> Exercise details: If a line in the records below contains the word "description", copy it.

> Material provided:
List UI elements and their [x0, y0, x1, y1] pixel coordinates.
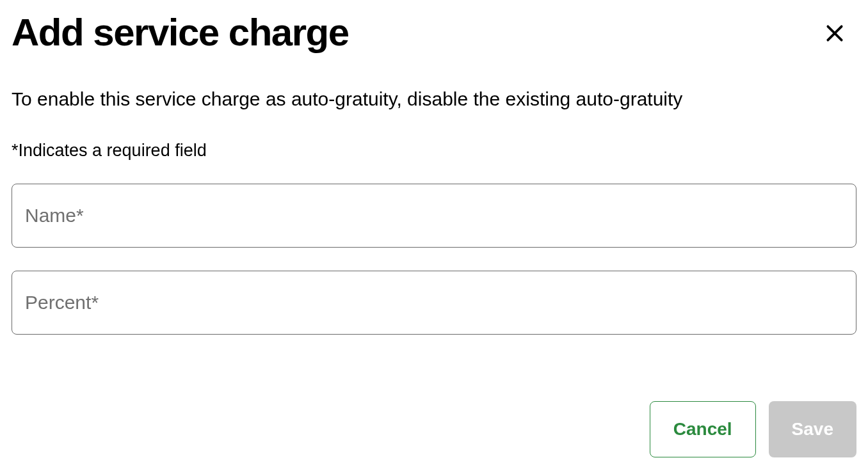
cancel-button[interactable]: Cancel	[650, 401, 756, 457]
name-field[interactable]	[12, 184, 856, 248]
add-service-charge-dialog: Add service charge To enable this servic…	[12, 12, 856, 358]
close-icon	[824, 23, 845, 44]
dialog-title: Add service charge	[12, 12, 349, 54]
dialog-footer: Cancel Save	[650, 401, 856, 457]
required-field-hint: *Indicates a required field	[12, 141, 856, 161]
close-button[interactable]	[819, 18, 850, 49]
dialog-description: To enable this service charge as auto-gr…	[12, 86, 856, 113]
percent-field[interactable]	[12, 271, 856, 335]
save-button[interactable]: Save	[769, 401, 856, 457]
dialog-header: Add service charge	[12, 12, 856, 54]
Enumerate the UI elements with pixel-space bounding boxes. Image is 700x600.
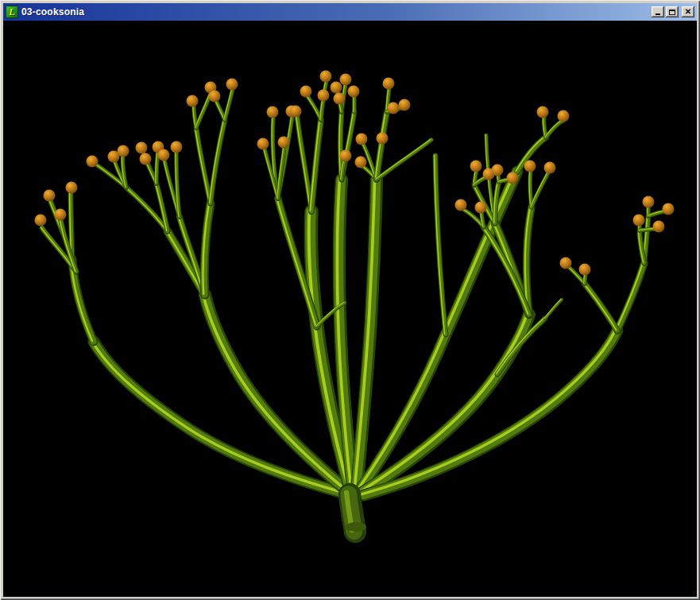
plant-canvas[interactable] <box>3 21 697 597</box>
sporangium <box>470 161 482 172</box>
sporangium <box>492 165 504 176</box>
sporangium <box>267 106 279 118</box>
app-icon[interactable]: L <box>6 6 18 18</box>
sporangium <box>653 221 665 233</box>
sporangium <box>290 106 302 118</box>
sporangium <box>226 79 238 91</box>
sporangium <box>44 190 56 202</box>
maximize-icon <box>669 10 675 15</box>
sporangium <box>355 157 367 168</box>
sporangium <box>334 93 346 105</box>
window-controls: ✕ <box>652 6 694 17</box>
sporangium <box>87 156 99 168</box>
sporangium <box>643 196 655 208</box>
sporangium <box>331 82 342 94</box>
sporangium <box>579 264 591 276</box>
sporangium <box>278 137 290 149</box>
close-icon: ✕ <box>685 8 691 16</box>
sporangium <box>340 74 352 86</box>
sporangium <box>318 90 330 102</box>
sporangium <box>187 95 199 107</box>
sporangium <box>544 162 556 174</box>
sporangium <box>475 202 487 214</box>
sporangium <box>377 133 389 145</box>
close-button[interactable]: ✕ <box>682 6 694 17</box>
sporangium <box>66 182 78 194</box>
sporangium <box>55 209 67 221</box>
sporangium <box>35 215 47 226</box>
sporangium <box>340 150 352 162</box>
sporangium <box>356 134 368 145</box>
sporangium <box>257 138 269 150</box>
minimize-icon <box>656 14 660 15</box>
sporangium <box>136 142 148 154</box>
sporangium <box>507 172 519 184</box>
sporangium <box>663 203 675 215</box>
sporangium <box>558 110 570 122</box>
sporangium <box>383 78 395 90</box>
sporangium <box>399 99 411 111</box>
sporangium <box>140 153 152 165</box>
sporangium <box>118 145 130 157</box>
sporangium <box>537 106 549 118</box>
sporangium <box>560 257 572 269</box>
sporangium <box>524 161 536 172</box>
viewport <box>3 21 697 597</box>
sporangium <box>633 215 645 226</box>
sporangium <box>158 149 170 161</box>
sporangium <box>171 141 183 153</box>
sporangium <box>209 91 221 103</box>
sporangium <box>320 71 332 83</box>
app-window: L 03-cooksonia ✕ <box>0 0 700 600</box>
title-bar[interactable]: L 03-cooksonia ✕ <box>3 3 697 21</box>
minimize-button[interactable] <box>652 6 664 17</box>
window-title: 03-cooksonia <box>21 6 84 17</box>
sporangium <box>388 103 400 114</box>
sporangium <box>300 86 312 98</box>
sporangium <box>348 86 360 98</box>
sporangium <box>455 199 467 211</box>
maximize-button[interactable] <box>666 6 679 17</box>
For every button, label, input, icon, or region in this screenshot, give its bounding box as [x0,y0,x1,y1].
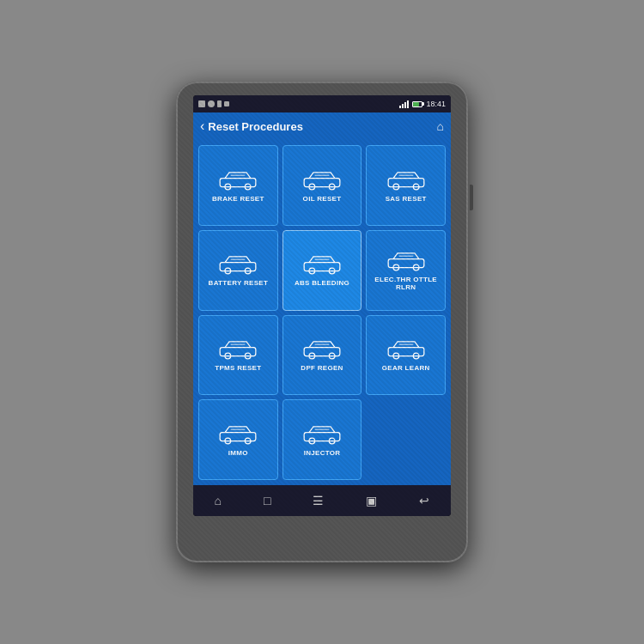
car-icon-dpf [301,337,343,361]
car-icon-sas [385,168,428,192]
tpms-reset-label: TPMS RESET [215,364,261,373]
back-nav-button[interactable]: ↩ [412,490,436,511]
main-content: BRAKE RESET OIL RESET [193,140,451,485]
bottom-nav: ⌂ □ ☰ ▣ ↩ [193,485,451,516]
grid-row-1: BRAKE RESET OIL RESET [198,145,446,226]
sas-reset-label: SAS RESET [386,195,427,204]
sas-reset-button[interactable]: SAS RESET [366,145,446,226]
elec-throttle-button[interactable]: ELEC.THR OTTLE RLRN [366,230,446,311]
grid-row-4: IMMO INJECTOR [198,399,446,480]
menu-nav-button[interactable]: ☰ [306,490,331,511]
page-title: Reset Procedures [208,120,436,133]
immo-button[interactable]: IMMO [198,399,278,480]
oil-reset-label: OIL RESET [303,195,342,204]
brake-reset-label: BRAKE RESET [212,195,264,204]
car-icon-tpms [216,337,259,361]
extra-icon [224,101,229,106]
grid-row-3: TPMS RESET DPF REGEN [198,315,446,396]
grid-nav-button[interactable]: ▣ [359,490,384,511]
nav-bar: ‹ Reset Procedures ⌂ [193,112,451,140]
signal-strength-icon [399,100,409,108]
bt-icon [217,100,222,107]
abs-bleeding-label: ABS BLEEDING [295,279,349,288]
brake-reset-button[interactable]: BRAKE RESET [198,145,278,226]
elec-throttle-label: ELEC.THR OTTLE RLRN [368,276,443,292]
gear-learn-button[interactable]: GEAR LEARN [366,315,446,396]
battery-reset-button[interactable]: BATTERY RESET [198,230,278,311]
back-button[interactable]: ‹ [200,118,204,134]
tpms-reset-button[interactable]: TPMS RESET [198,315,278,396]
car-icon-abs [301,252,343,276]
status-time: 18:41 [426,100,446,108]
car-icon-brake [216,168,259,192]
gear-learn-label: GEAR LEARN [382,364,430,373]
status-bar: 18:41 [193,95,451,112]
wifi-icon [208,100,215,107]
square-nav-button[interactable]: □ [257,490,277,511]
car-icon-immo [216,422,259,447]
status-right-icons: 18:41 [399,100,446,108]
car-icon-oil [301,168,343,192]
grid-row-2: BATTERY RESET ABS BLEEDING [198,230,446,311]
battery-reset-label: BATTERY RESET [209,279,269,288]
car-icon-throttle [385,249,428,273]
injector-button[interactable]: INJECTOR [283,399,362,480]
injector-label: INJECTOR [304,449,341,458]
dpf-regen-label: DPF REGEN [301,364,343,373]
status-left-icons [198,100,229,107]
home-button[interactable]: ⌂ [437,119,444,133]
oil-reset-button[interactable]: OIL RESET [283,145,362,226]
abs-bleeding-button[interactable]: ABS BLEEDING [283,230,362,311]
car-icon-gear [385,337,428,361]
dpf-regen-button[interactable]: DPF REGEN [283,315,362,396]
screen: 18:41 ‹ Reset Procedures ⌂ [193,95,451,516]
car-icon-battery [216,252,259,276]
signal-icon [198,100,205,107]
tablet-device: 18:41 ‹ Reset Procedures ⌂ [176,82,468,562]
home-nav-button[interactable]: ⌂ [208,490,228,511]
empty-slot [366,399,446,480]
battery-icon [412,101,422,107]
volume-button[interactable] [470,185,473,210]
immo-label: IMMO [228,449,248,458]
car-icon-injector [301,422,343,447]
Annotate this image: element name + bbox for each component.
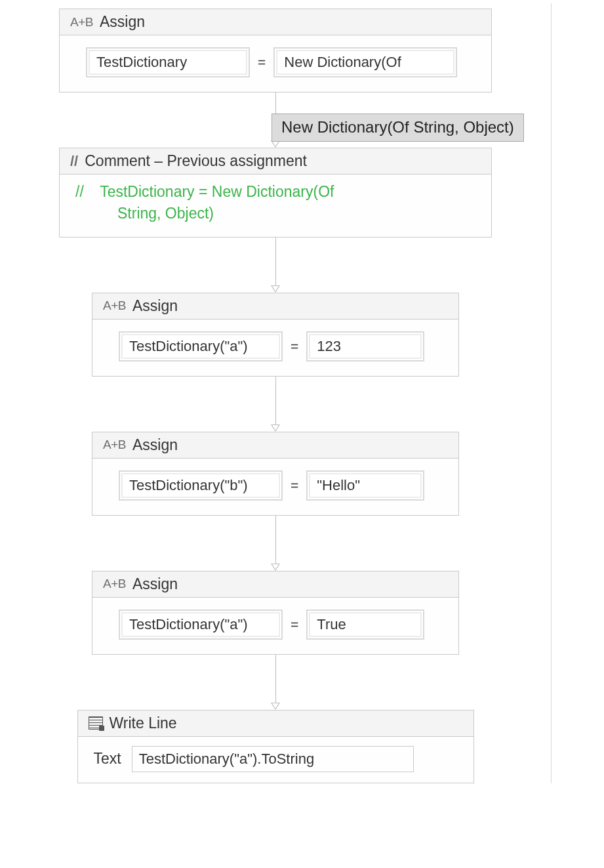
activity-header[interactable]: A+B Assign [60,9,491,35]
assign-to-value: TestDictionary [89,50,247,75]
assign-value-field[interactable]: 123 [306,331,424,362]
assign-value-field[interactable]: New Dictionary(Of [273,47,457,77]
write-line-text-field[interactable]: TestDictionary("a").ToString [132,746,414,772]
connector [275,238,276,293]
comment-text-line2: String, Object) [117,203,475,224]
assign-to-field[interactable]: TestDictionary("a") [119,331,283,362]
write-line-text-value: TestDictionary("a").ToString [139,751,314,767]
activity-assign-3[interactable]: A+B Assign TestDictionary("b") = "Hello" [92,432,459,516]
assign-to-field[interactable]: TestDictionary("a") [119,610,283,640]
assign-value-value: New Dictionary(Of [276,50,454,75]
assign-icon: A+B [103,299,126,313]
comment-icon: // [70,153,78,170]
activity-header[interactable]: A+B Assign [92,293,458,320]
activity-title: Assign [132,575,178,593]
equals-label: = [289,478,300,493]
activity-title: Assign [100,13,145,31]
comment-slashes: // [75,183,84,200]
assign-icon: A+B [103,577,126,591]
assign-to-value: TestDictionary("a") [121,334,280,359]
activity-header[interactable]: // Comment – Previous assignment [60,148,491,175]
assign-value-field[interactable]: True [306,610,424,640]
equals-label: = [256,54,267,70]
activity-header[interactable]: A+B Assign [92,432,458,459]
workflow-canvas[interactable]: A+B Assign TestDictionary = New Dictiona… [0,3,552,783]
activity-write-line[interactable]: Write Line Text TestDictionary("a").ToSt… [77,710,474,783]
activity-title: Assign [132,297,178,315]
write-line-icon [89,716,103,730]
comment-body: // TestDictionary = New Dictionary(Of St… [60,175,491,237]
assign-value-value: True [309,612,422,637]
activity-title: Assign [132,436,178,454]
expression-tooltip: New Dictionary(Of String, Object) [272,114,524,142]
activity-header[interactable]: Write Line [78,711,473,737]
connector [275,516,276,571]
assign-to-value: TestDictionary("b") [121,473,280,498]
assign-value-value: "Hello" [309,473,422,498]
equals-label: = [289,339,300,354]
activity-title: Comment – Previous assignment [85,152,307,170]
equals-label: = [289,617,300,632]
connector [275,377,276,432]
assign-to-field[interactable]: TestDictionary("b") [119,470,283,501]
assign-value-field[interactable]: "Hello" [306,470,424,501]
activity-header[interactable]: A+B Assign [92,571,458,598]
activity-assign-4[interactable]: A+B Assign TestDictionary("a") = True [92,571,459,655]
activity-title: Write Line [110,714,177,732]
assign-to-field[interactable]: TestDictionary [86,47,250,77]
activity-comment[interactable]: // Comment – Previous assignment // Test… [59,148,492,238]
assign-value-value: 123 [309,334,422,359]
assign-icon: A+B [103,438,126,452]
activity-assign-2[interactable]: A+B Assign TestDictionary("a") = 123 [92,293,459,377]
connector [275,655,276,710]
write-line-text-label: Text [94,750,121,768]
activity-assign-1[interactable]: A+B Assign TestDictionary = New Dictiona… [59,9,492,93]
assign-icon: A+B [70,15,93,30]
assign-to-value: TestDictionary("a") [121,612,280,637]
comment-text-line1: TestDictionary = New Dictionary(Of [100,183,334,200]
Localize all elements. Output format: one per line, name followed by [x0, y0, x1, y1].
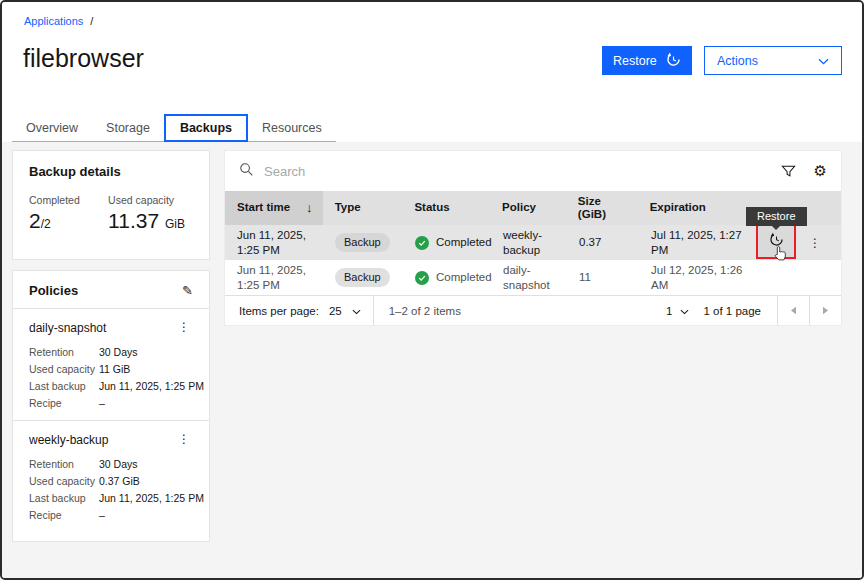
cell-expiration: Jul 12, 2025, 1:26 AM [639, 260, 755, 295]
breadcrumb-separator: / [90, 15, 93, 27]
policy-field-used-capacity: Used capacity0.37 GiB [29, 473, 193, 490]
cell-expiration: Jul 11, 2025, 1:27 PM [639, 225, 755, 260]
row-restore-button[interactable] [758, 226, 794, 257]
policy-name: weekly-backup [29, 433, 108, 447]
items-per-page-select[interactable]: Items per page: 25 [225, 296, 374, 325]
cell-type: Backup [323, 260, 403, 295]
next-page-button[interactable] [809, 296, 841, 325]
policy-field-recipe: Recipe– [29, 507, 193, 524]
policies-card: Policies ✎ daily-snapshot ⋮ Retention30 … [12, 270, 210, 542]
backup-details-stats: Completed 2/2 Used capacity 11.37 GiB [29, 194, 193, 233]
policy-overflow-menu-button[interactable]: ⋮ [175, 321, 193, 333]
cell-policy: daily-snapshot [491, 260, 567, 295]
table-row[interactable]: Jun 11, 2025, 1:25 PM Backup Completed d… [225, 260, 841, 295]
column-header-start-time[interactable]: Start time↓ [225, 191, 323, 225]
tab-resources-label: Resources [262, 121, 322, 135]
stat-completed-label: Completed [29, 194, 108, 206]
filter-icon[interactable] [781, 164, 796, 179]
type-tag: Backup [335, 233, 390, 252]
settings-gear-icon[interactable]: ⚙ [814, 162, 827, 180]
overflow-menu-icon: ⋮ [806, 237, 824, 249]
stat-completed: Completed 2/2 [29, 194, 108, 233]
backups-table: ⚙ Start time↓ Type Status Policy Size (G… [224, 150, 842, 326]
policy-field-retention: Retention30 Days [29, 344, 193, 361]
tab-overview-label: Overview [26, 121, 78, 135]
sort-descending-icon: ↓ [306, 201, 313, 216]
tab-backups[interactable]: Backups [164, 114, 248, 142]
tab-overview[interactable]: Overview [12, 114, 92, 142]
tab-storage[interactable]: Storage [92, 114, 164, 142]
policy-overflow-menu-button[interactable]: ⋮ [175, 433, 193, 445]
stat-used-capacity-label: Used capacity [108, 194, 193, 206]
policy-item-daily-snapshot: daily-snapshot ⋮ Retention30 Days Used c… [13, 309, 209, 420]
table-row[interactable]: Jun 11, 2025, 1:25 PM Backup Completed w… [225, 225, 841, 260]
cell-policy: weekly-backup [491, 225, 567, 260]
policy-field-last-backup: Last backupJun 11, 2025, 1:25 PM [29, 490, 193, 507]
restore-button-label: Restore [613, 54, 657, 68]
type-tag: Backup [335, 268, 390, 287]
stat-used-capacity-value: 11.37 GiB [108, 209, 193, 233]
breadcrumb: Applications/ [24, 15, 93, 27]
chevron-down-icon [352, 305, 361, 317]
tab-resources[interactable]: Resources [248, 114, 336, 142]
policy-field-used-capacity: Used capacity11 GiB [29, 361, 193, 378]
policy-field-recipe: Recipe– [29, 395, 193, 412]
tab-backups-label: Backups [180, 121, 232, 135]
caret-left-icon [790, 306, 797, 315]
cell-size: 0.37 [567, 225, 639, 260]
previous-page-button[interactable] [777, 296, 809, 325]
restore-button[interactable]: Restore [602, 46, 692, 75]
row-overflow-menu-button[interactable]: ⋮ [801, 225, 829, 260]
policy-name: daily-snapshot [29, 321, 106, 335]
page-title: filebrowser [23, 44, 144, 73]
cell-start-time: Jun 11, 2025, 1:25 PM [225, 225, 323, 260]
page-header: Applications/ filebrowser Restore Action… [2, 2, 862, 142]
tab-storage-label: Storage [106, 121, 150, 135]
restore-icon [666, 52, 681, 70]
cell-start-time: Jun 11, 2025, 1:25 PM [225, 260, 323, 295]
column-header-expiration[interactable]: Expiration [638, 191, 754, 225]
page-number-value: 1 [666, 305, 672, 317]
column-header-status[interactable]: Status [402, 191, 490, 225]
items-per-page-label: Items per page: [239, 305, 319, 317]
tab-bar: Overview Storage Backups Resources [12, 114, 312, 142]
actions-dropdown-button[interactable]: Actions [704, 46, 842, 75]
policies-header: Policies ✎ [13, 271, 209, 309]
policy-item-weekly-backup: weekly-backup ⋮ Retention30 Days Used ca… [13, 420, 209, 532]
cell-status: Completed [403, 260, 491, 295]
pagination-bar: Items per page: 25 1–2 of 2 items 1 1 of… [225, 295, 841, 325]
backup-details-title: Backup details [29, 164, 193, 179]
stat-completed-value: 2/2 [29, 209, 108, 233]
table-toolbar: ⚙ [225, 151, 841, 191]
column-header-type[interactable]: Type [323, 191, 403, 225]
column-header-policy[interactable]: Policy [490, 191, 566, 225]
actions-button-label: Actions [717, 54, 758, 68]
status-completed-icon [415, 236, 429, 250]
policies-title: Policies [29, 283, 78, 298]
restore-tooltip: Restore [746, 207, 807, 226]
page-number-select[interactable]: 1 [666, 305, 703, 317]
cell-size: 11 [567, 260, 639, 295]
column-header-overflow [801, 191, 841, 225]
policy-field-retention: Retention30 Days [29, 456, 193, 473]
app-window: Applications/ filebrowser Restore Action… [0, 0, 864, 580]
chevron-down-icon [818, 54, 829, 68]
status-completed-icon [415, 271, 429, 285]
pagination-range-text: 1–2 of 2 items [374, 305, 461, 317]
breadcrumb-applications-link[interactable]: Applications [24, 15, 83, 27]
edit-policies-icon[interactable]: ✎ [182, 283, 193, 298]
column-header-size[interactable]: Size (GiB) [566, 191, 638, 225]
policy-field-last-backup: Last backupJun 11, 2025, 1:25 PM [29, 378, 193, 395]
backup-details-card: Backup details Completed 2/2 Used capaci… [12, 150, 210, 260]
page-count-text: 1 of 1 page [703, 305, 777, 317]
search-input[interactable] [264, 164, 644, 179]
search-icon [239, 162, 254, 181]
chevron-down-icon [680, 305, 689, 317]
caret-right-icon [822, 306, 829, 315]
stat-used-capacity: Used capacity 11.37 GiB [108, 194, 193, 233]
restore-icon [769, 232, 784, 251]
cell-type: Backup [323, 225, 403, 260]
cell-status: Completed [403, 225, 491, 260]
content-area: Backup details Completed 2/2 Used capaci… [2, 142, 862, 578]
items-per-page-value: 25 [329, 305, 342, 317]
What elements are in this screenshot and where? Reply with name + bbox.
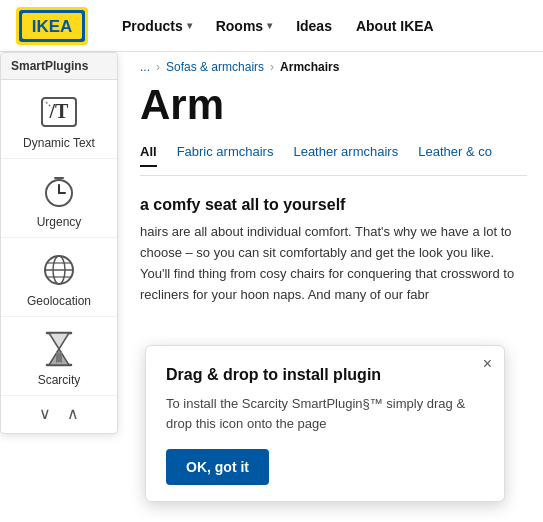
- breadcrumb-home[interactable]: ...: [140, 60, 150, 74]
- chevron-down-icon: ▾: [267, 20, 272, 31]
- smart-plugins-panel: SmartPlugins /T Dynamic Text Urgency: [0, 52, 118, 434]
- breadcrumb-separator: ›: [270, 60, 274, 74]
- nav-item-about[interactable]: About IKEA: [346, 12, 444, 40]
- tab-leather-co[interactable]: Leather & co: [418, 144, 492, 167]
- dnd-modal: × Drag & drop to install plugin To insta…: [145, 345, 505, 502]
- globe-icon: [35, 250, 83, 290]
- smart-plugins-header: SmartPlugins: [1, 53, 117, 80]
- sp-label-urgency: Urgency: [37, 215, 82, 229]
- sp-item-geolocation[interactable]: Geolocation: [1, 238, 117, 317]
- svg-text:IKEA: IKEA: [32, 17, 73, 36]
- content-body: hairs are all about individual comfort. …: [140, 222, 527, 305]
- close-icon[interactable]: ×: [483, 356, 492, 372]
- sp-item-dynamic-text[interactable]: /T Dynamic Text: [1, 80, 117, 159]
- navbar: IKEA Products ▾ Rooms ▾ Ideas About IKEA: [0, 0, 543, 52]
- sp-arrow-down[interactable]: ∨: [39, 404, 51, 423]
- sp-item-scarcity[interactable]: Scarcity: [1, 317, 117, 396]
- sp-navigation-arrows: ∨ ∧: [1, 396, 117, 425]
- sp-item-urgency[interactable]: Urgency: [1, 159, 117, 238]
- nav-item-rooms[interactable]: Rooms ▾: [206, 12, 282, 40]
- content-heading: a comfy seat all to yourself: [140, 196, 527, 214]
- tab-leather[interactable]: Leather armchairs: [293, 144, 398, 167]
- ikea-logo[interactable]: IKEA: [16, 7, 88, 45]
- tab-all[interactable]: All: [140, 144, 157, 167]
- sp-label-geolocation: Geolocation: [27, 294, 91, 308]
- filter-tabs: All Fabric armchairs Leather armchairs L…: [140, 144, 527, 176]
- nav-item-products[interactable]: Products ▾: [112, 12, 202, 40]
- breadcrumb-sofas[interactable]: Sofas & armchairs: [166, 60, 264, 74]
- tab-fabric[interactable]: Fabric armchairs: [177, 144, 274, 167]
- hourglass-icon: [35, 329, 83, 369]
- ok-got-it-button[interactable]: OK, got it: [166, 449, 269, 485]
- sp-label-scarcity: Scarcity: [38, 373, 81, 387]
- page-title: Arm: [140, 82, 527, 128]
- breadcrumb-current: Armchairs: [280, 60, 339, 74]
- breadcrumb-separator: ›: [156, 60, 160, 74]
- text-icon: /T: [35, 92, 83, 132]
- sp-arrow-up[interactable]: ∧: [67, 404, 79, 423]
- svg-text:/T: /T: [49, 100, 70, 122]
- nav-item-ideas[interactable]: Ideas: [286, 12, 342, 40]
- dnd-modal-title: Drag & drop to install plugin: [166, 366, 484, 384]
- dnd-modal-description: To install the Scarcity SmartPlugin§™ si…: [166, 394, 484, 433]
- nav-items: Products ▾ Rooms ▾ Ideas About IKEA: [112, 12, 444, 40]
- sp-label-dynamic-text: Dynamic Text: [23, 136, 95, 150]
- chevron-down-icon: ▾: [187, 20, 192, 31]
- clock-icon: [35, 171, 83, 211]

> Written solution:
dialog-description: To enable this service charge as auto-gr…	[12, 86, 856, 113]
- dnd-modal-description: To install the Scarcity SmartPlugin§™ si…: [166, 394, 484, 433]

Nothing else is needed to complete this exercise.